As the explosive Pistols proved, it was one that prized attitude, immediacy, and, increasingly, image. By ’77, the producer knew that the days of the Fab Four were finally over when it came the in vogue art form being imitated en masse.

“We didn’t know that vision was going to dominate sound as it now does,” Martin continued. “You can’t sell records without television, and so the vision is more important than the music, and the way people move and the way they look is more important than the way they sound. Hence, Spice Girls hits, Michael Jackson in some of his wilder movements.” 

While Martin didn’t give much thought to the possibility that both the Sgt Pepper and Sex Pistols school of thought could one day combine to create music that was both visually profound and classically imaginative, he was certain that punk had moved the dial.

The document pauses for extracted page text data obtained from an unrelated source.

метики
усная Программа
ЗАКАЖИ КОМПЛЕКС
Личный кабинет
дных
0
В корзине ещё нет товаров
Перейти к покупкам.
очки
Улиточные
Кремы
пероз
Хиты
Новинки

Ironically, it is a direction that John Lennon, Mr Imagination himself, was on board with. As Martin recalled Lennon saying during the making of Abbey Road, “What the hell, we’re in rock ‘n’ roll, we’re making songs, we’re not making a symphony; I like ‘Come Together’, let’s put another song in.”

Without that attitude, punk would perhaps never have come to fruition, with The Beatles proving that there were no limits to creativity, no matter what direction you want to take it, welcoming ordinary people into a world of art untold. That’s punk itself. You can do what you want from there.